La sua società di consulenza aveva partecipato attivamente alle scalate avviate lo scorso anno da Livedoor, uno dei maggiori provider Internet giapponesi, ora sotto inchiesta per aggiotaggio e false comunicazioni societarie.

 

Lo scandalo finanziario, oltre a provocare per la prima volta nella storia la chiusura anticipata delle contrattazioni sulla Borsa di Tokyo ha avuto ripercussioni anche sui mercati occidentali, facendo tornare alla memoria le vicende Worldcom e Enron.

 

Livedoor – da sempre tacciata di utilizzare metodi finanziari ‘all’americana’ – è di fatto accusata di aver falsificato i bilanci del 2004 della propria filiale pubblicitaria, per tentare di manipolare l’andamento azionario.
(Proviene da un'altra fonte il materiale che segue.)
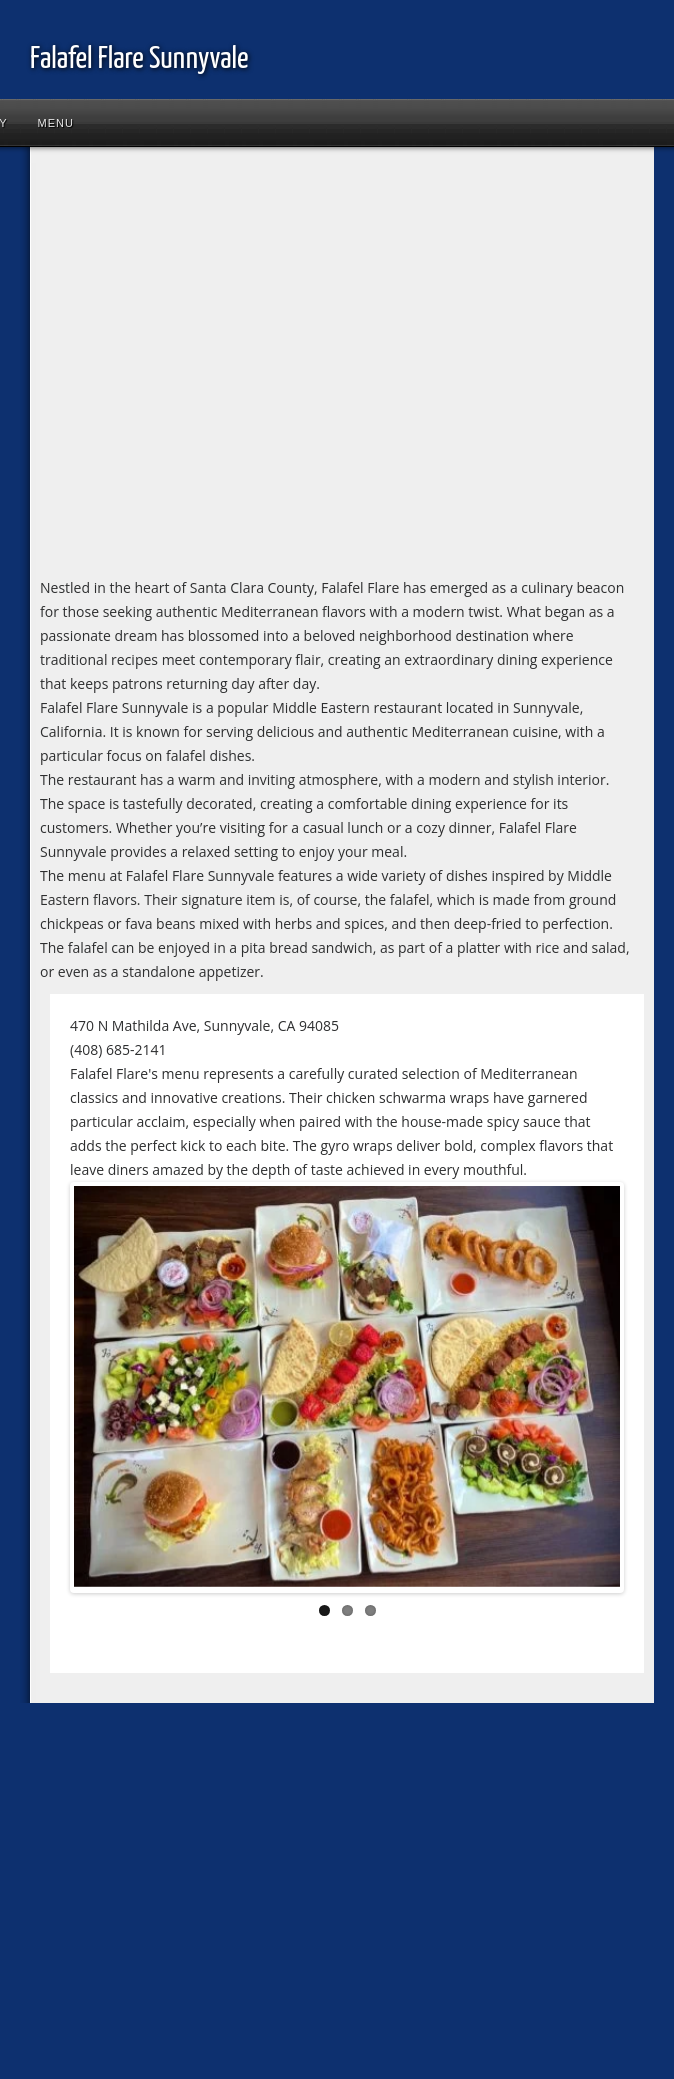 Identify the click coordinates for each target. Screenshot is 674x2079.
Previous (104, 1392)
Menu (56, 123)
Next (590, 1392)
Ne è conseguita un’ondata di vendite che ha rischiato di congestionare il sistema informatico, che può sopportare fino a 4 milioni e mezzo di transazioni.

 

L’ambizioso manager Horie – molto vicino al premier giapponese Koizumi – ha già fatto sapere di aver avviato un’indagine interna per chiarire l’accaduto, ma il suicidio del suo collaboratore non getta certo una buona luce sulla vicenda.

 

Il caso Livedoor tiene banco ormai da molti mesi: il giovane Horie, allergico alle convenzioni, era considerato fino a pochi giorni fa una sorta di eroe della new economy giapponese per aver osato sfidare l’establishment finanziario non tanto sul piano economico, quanto su quello delle ‘tradizioni’.

 

Definito “arrogante, avido e non-giapponese” dalla stampa conservatrice per le sue aggressive pratiche di business e i suoi attacchi “ai vecchi padroni”, Horie ha condotto la sua battaglia in nome di un progetto molto ambizioso: accelerare l’avvicinamento tra la televisione e Internet e creare un “nuovo modello economico che unisca media, web e finanza” mettendo il potere della Tv al servizio dell’espansione della Rete.

 

Mai indossata una cravatta e con un linguaggio decisamente fuori dagli schemi del “politically correct”, dal 2000 ad oggi, Takafumi Horie ha acquistato 20 società e lo scorso anno ha tentato l’assalto con un’offerta ostile su una filiale del primo gruppo televisivo del Paese, Fuji Television Network.

L’ultima impresa, anch’essa finita male, è stato il tentativo di entrare in politica, con l’appoggio del premier. Ma alle elezioni del 13 settembre Horie è stato sconfitto.

Secondo la legge giapponese, la manipolazione del corso di Borsa è un reato passibile di 5 anni di prigione e di 50 milioni di yen (360 mila euro) di multa.